Starting from the line containing "ficar el motivo de la falla.", write out the rest of the entries exactly, through the final line, including nothing else.
■ ■ ■ ■
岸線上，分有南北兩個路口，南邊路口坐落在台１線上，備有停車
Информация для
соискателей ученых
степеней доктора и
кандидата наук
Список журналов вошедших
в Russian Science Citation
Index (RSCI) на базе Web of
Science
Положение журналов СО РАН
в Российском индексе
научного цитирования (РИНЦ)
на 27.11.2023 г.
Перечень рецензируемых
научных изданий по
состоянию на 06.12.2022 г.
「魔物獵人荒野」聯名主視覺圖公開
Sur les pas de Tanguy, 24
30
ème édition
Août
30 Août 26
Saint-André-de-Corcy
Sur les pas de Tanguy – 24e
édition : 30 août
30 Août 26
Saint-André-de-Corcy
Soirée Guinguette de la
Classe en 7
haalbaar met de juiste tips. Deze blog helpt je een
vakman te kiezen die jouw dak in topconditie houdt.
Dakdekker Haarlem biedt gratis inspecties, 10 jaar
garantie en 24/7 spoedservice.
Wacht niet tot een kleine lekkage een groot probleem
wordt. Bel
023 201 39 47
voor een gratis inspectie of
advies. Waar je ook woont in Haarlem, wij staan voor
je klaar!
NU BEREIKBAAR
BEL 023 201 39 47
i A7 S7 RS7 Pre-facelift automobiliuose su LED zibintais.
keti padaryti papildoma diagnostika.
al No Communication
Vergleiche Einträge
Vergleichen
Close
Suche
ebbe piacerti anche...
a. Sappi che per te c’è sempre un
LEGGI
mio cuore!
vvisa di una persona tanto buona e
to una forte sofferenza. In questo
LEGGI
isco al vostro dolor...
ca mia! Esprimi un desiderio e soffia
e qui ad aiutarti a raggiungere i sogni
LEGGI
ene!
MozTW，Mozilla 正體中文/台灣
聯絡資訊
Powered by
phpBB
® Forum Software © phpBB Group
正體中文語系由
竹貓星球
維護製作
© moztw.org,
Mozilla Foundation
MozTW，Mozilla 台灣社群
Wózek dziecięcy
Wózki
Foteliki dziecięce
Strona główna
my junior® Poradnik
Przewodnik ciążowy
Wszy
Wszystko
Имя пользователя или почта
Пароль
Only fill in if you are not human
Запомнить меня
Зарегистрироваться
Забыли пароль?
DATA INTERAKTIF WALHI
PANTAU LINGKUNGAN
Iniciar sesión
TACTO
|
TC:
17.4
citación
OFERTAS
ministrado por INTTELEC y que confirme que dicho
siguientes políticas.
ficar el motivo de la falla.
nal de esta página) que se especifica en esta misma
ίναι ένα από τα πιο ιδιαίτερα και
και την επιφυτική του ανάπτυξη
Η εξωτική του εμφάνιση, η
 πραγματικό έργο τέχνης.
■ ■ ■ ■
◆ RESPONSE ◆
ficar el motivo de la falla.
nal de esta página) que se especifica en esta misma
ίναι ένα από τα πιο ιδιαίτερα και
και την επιφυτική του ανάπτυξη
Η εξωτική του εμφάνιση, η
 πραγματικό έργο τέχνης.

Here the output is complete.